### RECORDS:
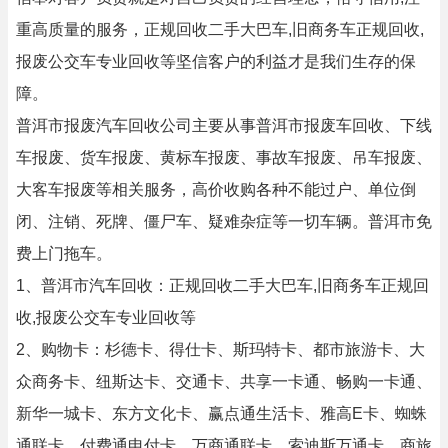
重高质量的服务，正规回收二手大巴车,旧商务车正规回收,
报废公交车专业回收等坚信客户的利益才是我们生存的保
障。
普洱市报废汽车回收公司主要从事普洱市报废车回收、下线
车报废、货车报废、黄标车报废、事故车报废、吊车报废、
大客车报废等相关服务，高价收购各种不能过户、单位倒
闭、注销、死牌、僵尸车、疑难杂症等一切车辆。普洱市免
费上门拖车。
1、普洱市汽车回收：正规回收二手大巴车,旧商务车正规回
收,报废公交车专业回收等
2、购物卡：杉德卡、得仕卡、斯玛特卡、都市旅游卡、大
众商务卡、纽斯达卡、交通卡、共享一卡通、畅购一卡通、
新华一城卡、东方文化卡、赢点通生活卡、雅高E卡、蜘蛛
通联卡、付费通申付卡、万商通联卡、索迪斯万通卡、商旅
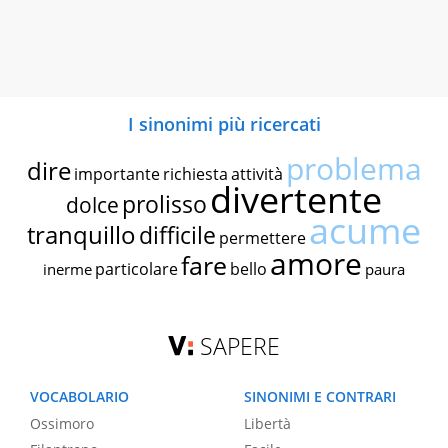
I sinonimi più ricercati
problema
dire
importante
richiesta
attività
divertente
prolisso
dolce
acume
tranquillo
difficile
permettere
amore
fare
particolare
bello
inerme
paura
SAPERE
VOCABOLARIO
SINONIMI E CONTRARI
Ossimoro
Libertà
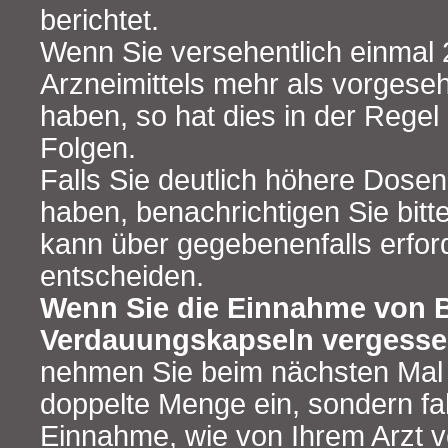
berichtet.
Wenn Sie versehentlich einmal 
Arzneimittels mehr als vorge
haben, so hat dies in der Regel 
Folgen.
Falls Sie deutlich höhere Dos
haben, benachrichtigen Sie bitte
kann über gegebenenfalls erfo
entscheiden.
Wenn Sie die Einnahme von 
Verdauungskapseln vergess
nehmen Sie beim nächsten Mal 
doppelte Menge ein, sondern fa
Einnahme, wie von Ihrem Arzt ve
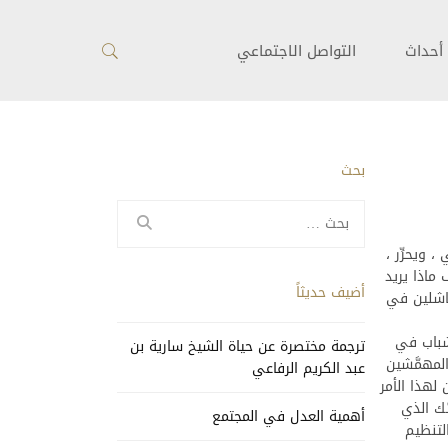
أحداث
التواصل الاجتماعي
بحث
البحث
عن:
 ويحرِّر ،
 ماذا يريد
أضيف حديثاً
فاشلين في
شباب في
ترجمة مختصرة عن حياة الشيخ سارية بن
لمهمَّشين
عبد الكريم الرفاعي
لهذا الأمر
ئك الذي
أهمية العدل في المجتمع
لتنظيم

### TASK STATEMENT:
Write out the data once more exactly, omitting the pictures.

### RESULT OF THIS TASK:
重高质量的服务，正规回收二手大巴车,旧商务车正规回收,
报废公交车专业回收等坚信客户的利益才是我们生存的保
障。
普洱市报废汽车回收公司主要从事普洱市报废车回收、下线
车报废、货车报废、黄标车报废、事故车报废、吊车报废、
大客车报废等相关服务，高价收购各种不能过户、单位倒
闭、注销、死牌、僵尸车、疑难杂症等一切车辆。普洱市免
费上门拖车。
1、普洱市汽车回收：正规回收二手大巴车,旧商务车正规回
收,报废公交车专业回收等
2、购物卡：杉德卡、得仕卡、斯玛特卡、都市旅游卡、大
众商务卡、纽斯达卡、交通卡、共享一卡通、畅购一卡通、
新华一城卡、东方文化卡、赢点通生活卡、雅高E卡、蜘蛛
通联卡、付费通申付卡、万商通联卡、索迪斯万通卡、商旅
I sinonimi più ricercati
problema
dire
importante
richiesta
attività
divertente
prolisso
dolce
acume
tranquillo
difficile
permettere
amore
fare
particolare
bello
inerme
paura
SAPERE
VOCABOLARIO
SINONIMI E CONTRARI
Ossimoro
Libertà
berichtet.
Wenn Sie versehentlich einmal 
Arzneimittels mehr als vorge
haben, so hat dies in der Regel 
Folgen.
Falls Sie deutlich höhere Dos
haben, benachrichtigen Sie bitte
kann über gegebenenfalls erfo
entscheiden.
Wenn Sie die Einnahme von 
Verdauungskapseln vergess
nehmen Sie beim nächsten Mal 
doppelte Menge ein, sondern fa
Einnahme, wie von Ihrem Arzt ve
أحداث
التواصل الاجتماعي
بحث
البحث
عن:
 ويحرِّر ،
 ماذا يريد
أضيف حديثاً
فاشلين في
شباب في
ترجمة مختصرة عن حياة الشيخ سارية بن
لمهمَّشين
عبد الكريم الرفاعي
لهذا الأمر
ئك الذي
أهمية العدل في المجتمع
لتنظيم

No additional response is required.